Figure 2 Both plates contain 4 strains of transformed P. putida, containing the BBa_K1493003. The right plate contains 50µg/ml kanamycin and 50µg/ml, whereas the left plate only contains 50µg/ml kanamycin. A slightly increased fluorescence can be observed in the right plate, indicating the promoter is induced by the fusaric acid.

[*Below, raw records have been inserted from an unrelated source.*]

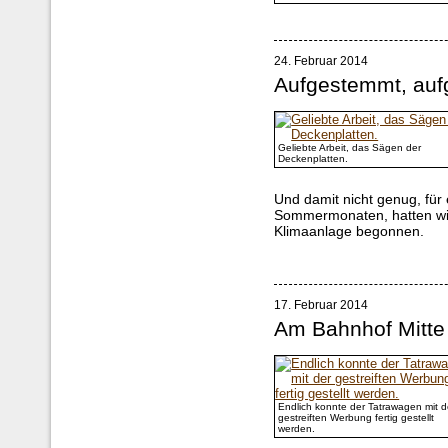
24. Februar 2014
Aufgestemmt, auf
Geliebte Arbeit, das Sägen der
Deckenplatten.
Und damit nicht genug, fü
Sommermonaten, hatten wir 
Klimaanlage begonnen.
17. Februar 2014
Am Bahnhof Mitte
Endlich konnte der Tatrawagen mit d
gestreiften Werbung fertig gestellt
werden.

A growth experiment was performed in a 96-wells plate, containing 0, 10, 25, 50, 100 and 250µg/ml fusaric acid and both transformed P. putida cells and wild-type cells. After 18h, at a concentration of 50 µg/ml fusaric acid, the transformed cells showed more fluorescence than the wild-type cells, while both strains showed no fluorescence when no fusaric acid was added, indicating that the promoter is not active when no fusaric acid is present. After washing with PBS since GFP did not include an excretion tag, the wild-type showed no significant fluorescence, whereas the transformed cells clearly did, indicating that the promoter is functional.


Figure 3 Both P. putida strains are grown in LB medium with 5050µg/ml fusaric acid and washed with PBS. GFP fluorescence was checked for 6 samples of each, at 395nm excitation and 501nm emission. This experiment shows that the promoter is active in the presence of fusaric acid. However, the value of the fluorescence is an arbitrary unit, which means a characterized promoter with a downstream GFP gene should be added to the experiment as a positive control to characterize this fusaric acid induced promoter.

The transformed P. putida cells did not survive a fusaric acid concentration of 100µg/ml or higher, possibly because of overexpression of the inhibitor, which would not only inhibit the activity of the GFP, but also of the original fusaric acid efflux pump in the original genome of P. putida.
A new growth experiment was set up, using M9 medium instead of LB medium. In this experiment both the WT P. putida and J04 P. putida are grown in a 96-wells plate at 0, 15, 30, 45, 60 and 75µg/ml fusaric acid. Furthermore, DH5α E. coli cells (WT and BBa_K741002) were also grown in the same plate, but without fusaric acid. The transformed E. coli has a well characterized promoter with the same GFP gene downstream. By comparing the fluorescence of our fusaric acid induced promoter at different fusaric acid concentrations to this constitutive promoter, a characterization can be performed.


Figure 4 The measurement is based on GFP fluorescence in P. putida at increased concentrations of fusaric acid to prove and characterize the activity of the fusaric acid induced promoter, BBa_K1493000. For comparison, the well characterized pLac promoter (BBa_K741002, uninduced by IPTG, see part registry) was used to quantify the activity of this promoter at different concentrations of fusaric acid. The promoter does not respond to low concentrations up to 170nmol/ml. From 255nmol and up, the activity increases. The maximum measured activity of the promoter is 0.21 RPU at 425nmol/ml.